Frank Fazio filed a class-action suit on March 6 with the U.S. District Court in San Jose, Calif., claiming that in its marketing efforts, Apple is primarily differentiating the iPhone 4S from earlier iPhone models with the addition of its new voice-activated digital assistant. The problem, the suit alleges, is that Siri doesn't come close to performing the functions as well or as consistently as Apple advertises it doing.
The suit alleges:
"Through an extensive and comprehensive nationwide marketing campaign, Defendant has conveyed the misleading and deceptive message that the iPhone 4S's Siri feature, a so-called voice-activated assistant, performs useful functions and otherwise works as advertised.
"For example, in many of Apple's television advertisements, individuals are shown using Siri to make appointments, find restaurants, and even learn the guitar chords to classic rock songs or how to tie a tie. In the commercials, all of these tasks are done with ease with the assistance of the iPhone 4S's Siri feature, a represented functionality contrary to the actual operating results and performance of Siri."
Fazio, who is represented by Robbins Geller, lists several Apple ads and online marketing materials that he alleges his own experience using Siri has shown him to contain false portrayals of the tecnology's functionality.
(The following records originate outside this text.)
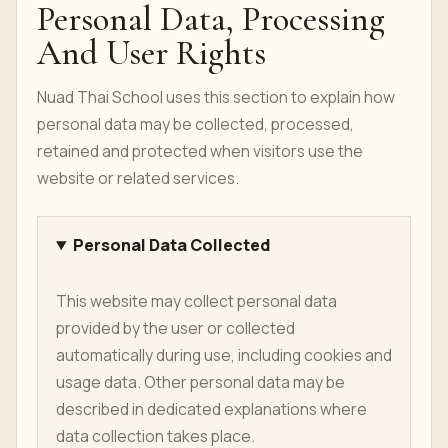
Personal Data, Processing
And User Rights
Nuad Thai School uses this section to explain how
personal data may be collected, processed,
retained and protected when visitors use the
website or related services.
Personal Data Collected
This website may collect personal data
provided by the user or collected
automatically during use, including cookies and
usage data. Other personal data may be
described in dedicated explanations where
data collection takes place.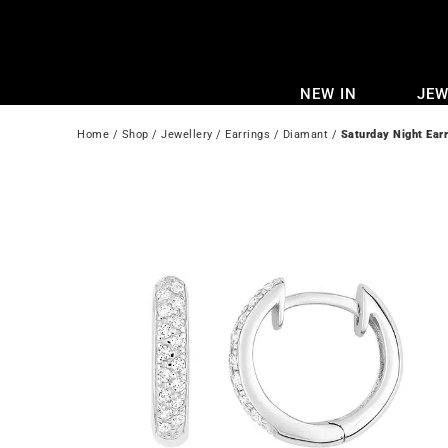
Skip
to
content
NEW IN
JEW
Home
 / 
Shop
 / 
Jewellery
 / 
Earrings
 / 
Diamant
 / 
Saturday Night Ear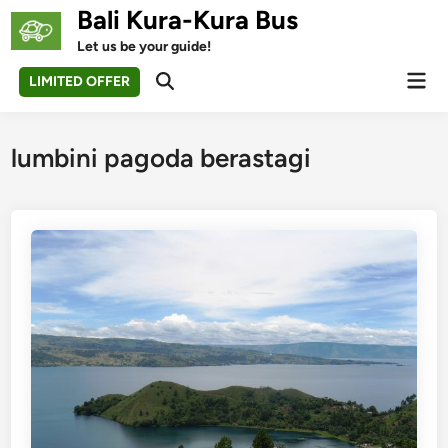
Skip
Bali Kura-Kura Bus
to
Let us be your guide!
content
Mai
LIMITED OFFER
Open
Men
Search
lumbini pagoda berastagi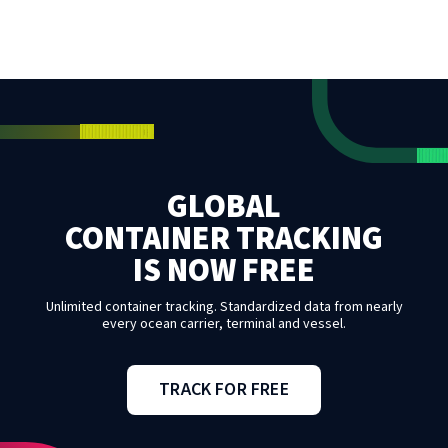
GLOBAL
CONTAINER TRACKING
IS NOW FREE
Unlimited container tracking. Standardized data from nearly
every ocean carrier, terminal and vessel.
TRACK FOR FREE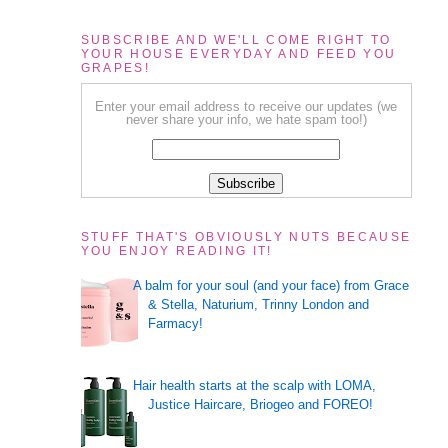
SUBSCRIBE AND WE'LL COME RIGHT TO
YOUR HOUSE EVERYDAY AND FEED YOU
GRAPES!
Enter your email address to receive our updates (we
never share your info, we hate spam too!)
STUFF THAT'S OBVIOUSLY NUTS BECAUSE
YOU ENJOY READING IT!
A balm for your soul (and your face) from Grace
& Stella, Naturium, Trinny London and
Farmacy!
Hair health starts at the scalp with LOMA,
Justice Haircare, Briogeo and FOREO!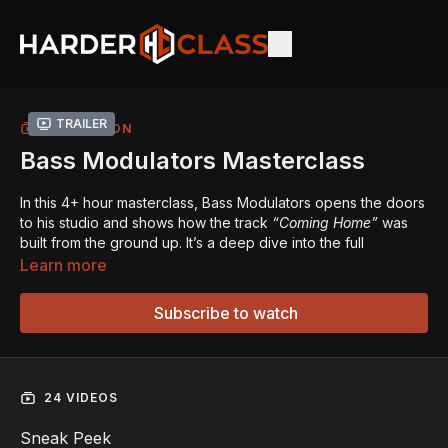
Trailer
COLLECTION
Bass Modulators Masterclass
In this 4+ hour masterclass, Bass Modulators opens the doors
to his studio and shows how the track
“Coming Home”
was
built from the ground up. It’s a deep dive into the full
production process - from writing a melody to shaping kicks,
Learn more
designing screeches, and finishing the track.
Subscribe to watch
Starting from scratch, he guides you through the key creative
steps: building a break, working with vocals (including how AI
can be used for vocal creation), and structuring the buildup
and drop. The workflow is natural and hands-on, showing
24 VIDEOS
how these elements often evolve together as the track takes
shape.
Sneak Peek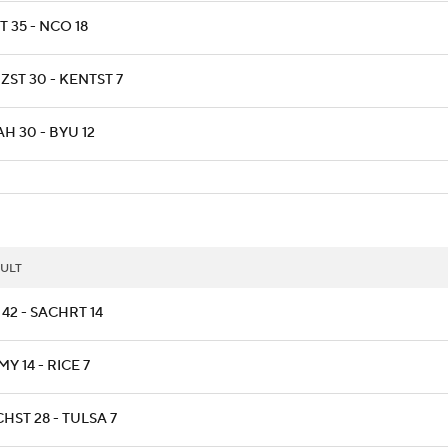
T 35 - NCO 18
ZST 30 - KENTST 7
H 30 - BYU 12
ULT
42 - SACHRT 14
Y 14 - RICE 7
HST 28 - TULSA 7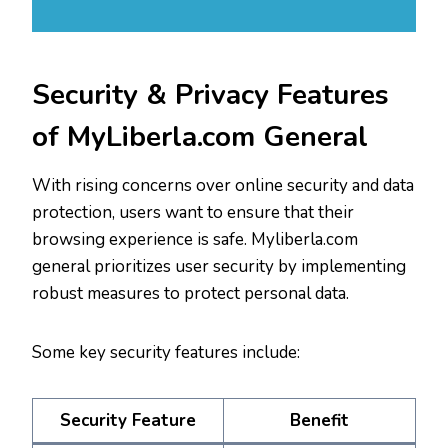
Security & Privacy Features
of MyLiberla.com General
With rising concerns over online security and data
protection, users want to ensure that their
browsing experience is safe. Myliberla.com
general prioritizes user security by implementing
robust measures to protect personal data.
Some key security features include:
Security Feature
Benefit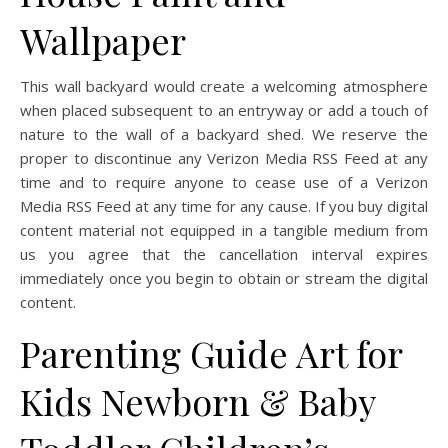
Wallpaper
This wall backyard would create a welcoming atmosphere
when placed subsequent to an entryway or add a touch of
nature to the wall of a backyard shed. We reserve the
proper to discontinue any Verizon Media RSS Feed at any
time and to require anyone to cease use of a Verizon
Media RSS Feed at any time for any cause. If you buy digital
content material not equipped in a tangible medium from
us you agree that the cancellation interval expires
immediately once you begin to obtain or stream the digital
content.
Parenting Guide Art for
Kids Newborn & Baby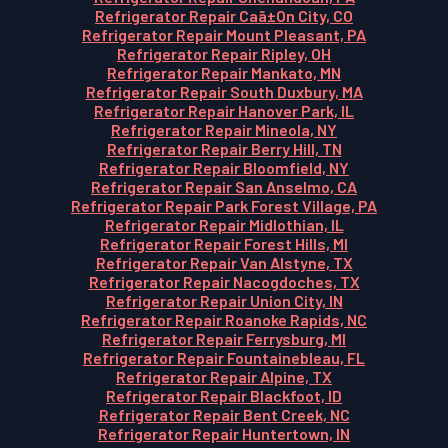
Refrigerator Repair Caã±On City, CO
Refrigerator Repair Mount Pleasant, PA
Refrigerator Repair Ripley, OH
Refrigerator Repair Mankato, MN
Refrigerator Repair South Duxbury, MA
Refrigerator Repair Hanover Park, IL
Refrigerator Repair Mineola, NY
Refrigerator Repair Berry Hill, TN
Refrigerator Repair Bloomfield, NY
Refrigerator Repair San Anselmo, CA
Refrigerator Repair Park Forest Village, PA
Refrigerator Repair Midlothian, IL
Refrigerator Repair Forest Hills, MI
Refrigerator Repair Van Alstyne, TX
Refrigerator Repair Nacogdoches, TX
Refrigerator Repair Union City, IN
Refrigerator Repair Roanoke Rapids, NC
Refrigerator Repair Ferrysburg, MI
Refrigerator Repair Fountainebleau, FL
Refrigerator Repair Alpine, TX
Refrigerator Repair Blackfoot, ID
Refrigerator Repair Bent Creek, NC
Refrigerator Repair Huntertown, IN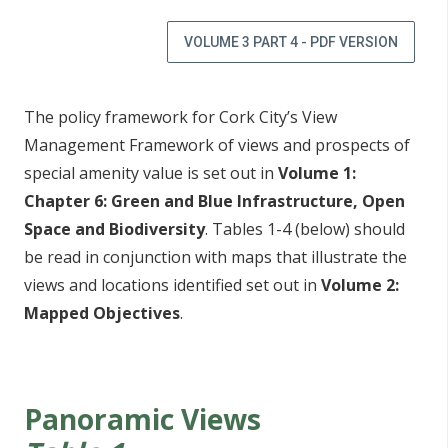
VOLUME 3 PART 4 - PDF VERSION
The policy framework for Cork City’s View
Management Framework of views and prospects of
special amenity value is set out in
Volume 1:
Chapter 6: Green and Blue Infrastructure, Open
Space and Biodiversity
. Tables 1-4 (below) should
be read in conjunction with maps that illustrate the
views and locations identified set out in
Volume 2:
Mapped Objectives
.
Panoramic Views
"Promptly after the purchase of his iPhone 4S, Plaintiff realized that Siri was not performing as advertised," the suit states. "For instance, when Plaintiff asked Siri for directions to a certain place, or to locate a store, Siri either did not understand what Plaintiff was asking, or, after a very long wait time, responded with the wrong answer."
Fazio alleges that Apple's ads promoting Siri on the iPhone 4S are "fundamentally and designedly false and misleading," thus "rendering the iPhone 4S merely a more expensive iPhone 4."
The suit further claims that "continuous Siri usage dramatically increases an iPhone 4S users' monthly data usage, and can easily push users over their monthly data plans," while dismissing Apple's notification that Siri is in "beta" as being "buried in Apple's website."
Fazio claims Apple's advertising violates California's Consumers Legal Remedies Act and the state's Unfair Competition Law.
Apple had not responded to a request for comment on Monday.